What is expected: Please output exactly the lines from the one containing "EN (84, 56)" through the last line of the records, both included.
(Data to process begins)
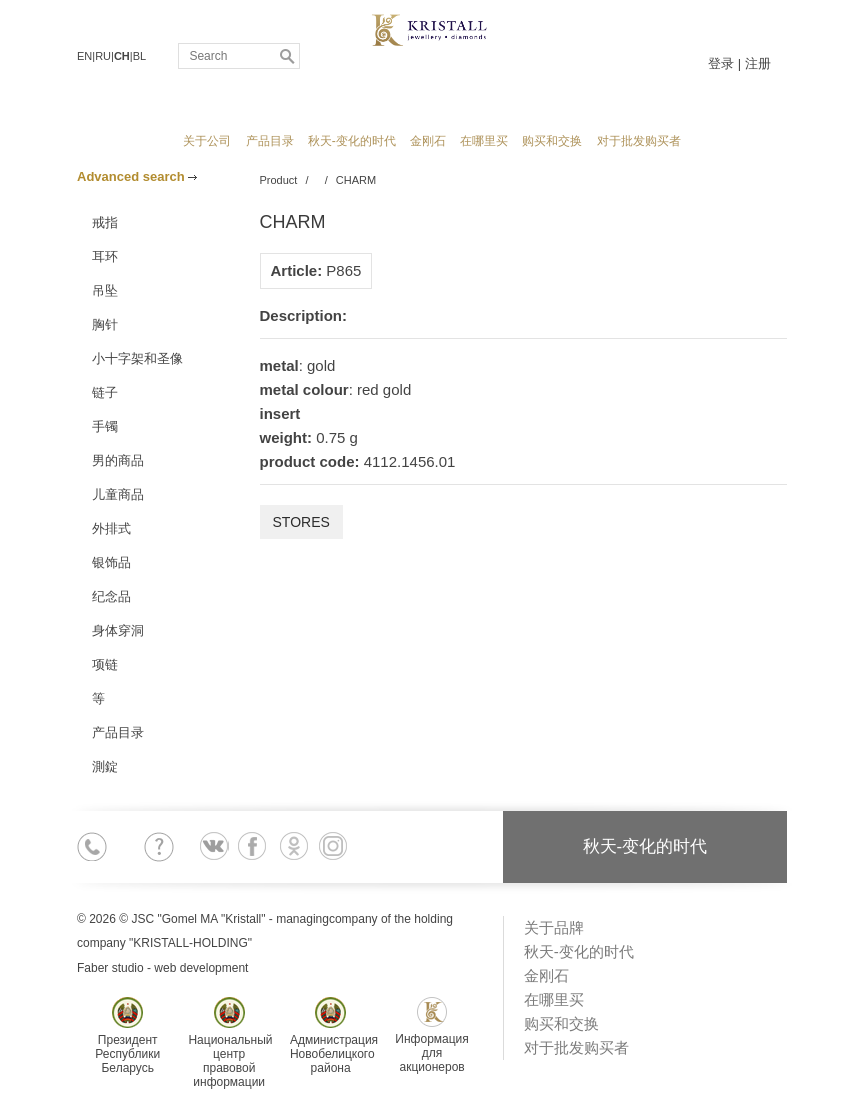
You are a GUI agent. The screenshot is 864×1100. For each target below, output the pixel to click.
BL (139, 56)
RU (103, 56)
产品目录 (270, 141)
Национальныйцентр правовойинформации (230, 1043)
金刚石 (428, 141)
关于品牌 (554, 927)
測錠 (105, 766)
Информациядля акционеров (431, 1035)
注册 (758, 63)
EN (84, 56)
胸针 (105, 324)
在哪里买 (484, 141)
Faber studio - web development (162, 968)
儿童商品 (118, 494)
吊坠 (105, 290)
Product (279, 180)
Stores (301, 522)
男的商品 (118, 460)
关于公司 (207, 141)
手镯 (105, 426)
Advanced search (137, 176)
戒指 (105, 222)
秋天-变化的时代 (352, 141)
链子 (105, 392)
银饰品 (111, 562)
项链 (105, 664)
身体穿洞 (118, 630)
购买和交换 (552, 141)
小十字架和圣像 (137, 358)
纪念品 (111, 596)
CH (122, 56)
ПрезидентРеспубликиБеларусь (127, 1036)
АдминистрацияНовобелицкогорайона (334, 1036)
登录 (721, 63)
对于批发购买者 (639, 141)
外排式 (111, 528)
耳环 (105, 256)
(Data to process ends)
Response to the exercise:
EN (84, 56)
胸针 (105, 324)
在哪里买 (484, 141)
Faber studio - web development (162, 968)
儿童商品 (118, 494)
吊坠 (105, 290)
Product (279, 180)
Stores (301, 522)
男的商品 (118, 460)
关于公司 (207, 141)
手镯 (105, 426)
Advanced search (137, 176)
戒指 (105, 222)
秋天-变化的时代 (352, 141)
链子 (105, 392)
银饰品 (111, 562)
项链 (105, 664)
身体穿洞 (118, 630)
购买和交换 (552, 141)
小十字架和圣像 (137, 358)
纪念品 (111, 596)
CH (122, 56)
ПрезидентРеспубликиБеларусь (127, 1036)
АдминистрацияНовобелицкогорайона (334, 1036)
登录 (721, 63)
对于批发购买者 (639, 141)
外排式 (111, 528)
耳环 (105, 256)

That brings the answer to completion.